The Complexity of Manipulating $k$-Approval Elections

TL;DR

This paper investigates the computational complexity of manipulation in $k$-approval and related election systems, revealing a classification of these problems and uncovering connections to graph theory.

Contribution

It generalizes the complexity analysis of election manipulation to infinitely many scoring protocols and unbounded candidates, providing a comprehensive classification.

Findings

Problems are classified as polynomial-time solvable, NP-hard, or equivalent to other problems.

Established a connection between election manipulation and graph theory problems.

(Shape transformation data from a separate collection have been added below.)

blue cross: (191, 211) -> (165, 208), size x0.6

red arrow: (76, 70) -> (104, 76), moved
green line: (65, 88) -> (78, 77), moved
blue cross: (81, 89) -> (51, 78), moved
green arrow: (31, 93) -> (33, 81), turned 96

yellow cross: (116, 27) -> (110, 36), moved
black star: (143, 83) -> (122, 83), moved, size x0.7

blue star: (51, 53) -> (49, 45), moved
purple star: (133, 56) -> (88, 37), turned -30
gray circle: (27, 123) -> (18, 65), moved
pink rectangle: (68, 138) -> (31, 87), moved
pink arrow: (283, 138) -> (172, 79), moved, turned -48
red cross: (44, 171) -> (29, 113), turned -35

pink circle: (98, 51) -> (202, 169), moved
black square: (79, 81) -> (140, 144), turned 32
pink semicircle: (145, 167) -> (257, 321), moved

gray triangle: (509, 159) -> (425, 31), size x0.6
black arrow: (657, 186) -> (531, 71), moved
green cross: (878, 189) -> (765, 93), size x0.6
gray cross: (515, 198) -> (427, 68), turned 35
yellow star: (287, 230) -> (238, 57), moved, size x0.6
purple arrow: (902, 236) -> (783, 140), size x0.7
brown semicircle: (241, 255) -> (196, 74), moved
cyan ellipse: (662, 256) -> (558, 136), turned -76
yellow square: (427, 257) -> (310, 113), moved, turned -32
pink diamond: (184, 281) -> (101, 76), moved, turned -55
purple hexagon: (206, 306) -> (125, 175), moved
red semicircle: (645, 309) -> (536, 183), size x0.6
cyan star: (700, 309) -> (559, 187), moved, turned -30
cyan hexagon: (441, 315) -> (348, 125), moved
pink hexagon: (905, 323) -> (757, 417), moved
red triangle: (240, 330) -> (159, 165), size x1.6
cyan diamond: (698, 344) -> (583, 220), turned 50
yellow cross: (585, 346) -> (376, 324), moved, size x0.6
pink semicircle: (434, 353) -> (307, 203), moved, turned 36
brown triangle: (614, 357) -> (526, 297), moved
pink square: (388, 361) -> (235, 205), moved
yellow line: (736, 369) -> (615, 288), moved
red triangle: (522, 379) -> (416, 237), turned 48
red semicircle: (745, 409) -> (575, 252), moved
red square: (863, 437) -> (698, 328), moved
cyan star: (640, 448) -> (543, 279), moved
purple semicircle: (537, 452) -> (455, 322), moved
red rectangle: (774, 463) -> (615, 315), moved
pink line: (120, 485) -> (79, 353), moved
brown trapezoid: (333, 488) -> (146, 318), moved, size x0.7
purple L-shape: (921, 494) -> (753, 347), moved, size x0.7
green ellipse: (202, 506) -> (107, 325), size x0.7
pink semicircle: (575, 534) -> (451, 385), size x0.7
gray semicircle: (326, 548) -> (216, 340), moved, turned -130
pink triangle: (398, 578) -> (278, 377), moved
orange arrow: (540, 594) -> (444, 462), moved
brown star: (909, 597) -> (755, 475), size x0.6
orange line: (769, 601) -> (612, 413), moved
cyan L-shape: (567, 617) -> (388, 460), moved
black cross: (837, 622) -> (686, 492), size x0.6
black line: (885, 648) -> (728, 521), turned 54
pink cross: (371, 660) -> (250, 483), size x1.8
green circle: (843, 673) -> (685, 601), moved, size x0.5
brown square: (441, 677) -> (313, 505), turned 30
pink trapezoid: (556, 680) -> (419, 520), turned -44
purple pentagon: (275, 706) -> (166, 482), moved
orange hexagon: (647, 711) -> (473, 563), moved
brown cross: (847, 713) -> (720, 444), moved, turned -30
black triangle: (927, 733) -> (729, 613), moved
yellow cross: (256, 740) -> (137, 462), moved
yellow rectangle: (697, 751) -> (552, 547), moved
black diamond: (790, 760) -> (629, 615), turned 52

Extended previous fixed-candidate results to unbounded candidate scenarios.

Abstract

An important problem in computational social choice theory is the complexity of undesirable behavior among agents, such as control, manipulation, and bribery in election systems. These kinds of voting strategies are often tempting at the individual level but disastrous for the agents as a whole. Creating election systems where the determination of such strategies is difficult is thus an important goal. An interesting set of elections is that of scoring protocols. Previous work in this area has demonstrated the complexity of misuse in cases involving a fixed number of candidates, and of specific election systems on unbounded number of candidates such as Borda. In contrast, we take the first step in generalizing the results of computational complexity of election misuse to cases of infinitely many scoring protocols on an unbounded number of candidates. Interesting families of systems include $k$-approval and $k$-veto elections, in which voters distinguish $k$ candidates from the candidate set. Our main result is to partition the problems of these families based on their complexity. We do so by showing they are polynomial-time computable, NP-hard, or polynomial-time equivalent to another problem of interest. We also demonstrate a surprising connection between manipulation in election systems and some graph theory problems.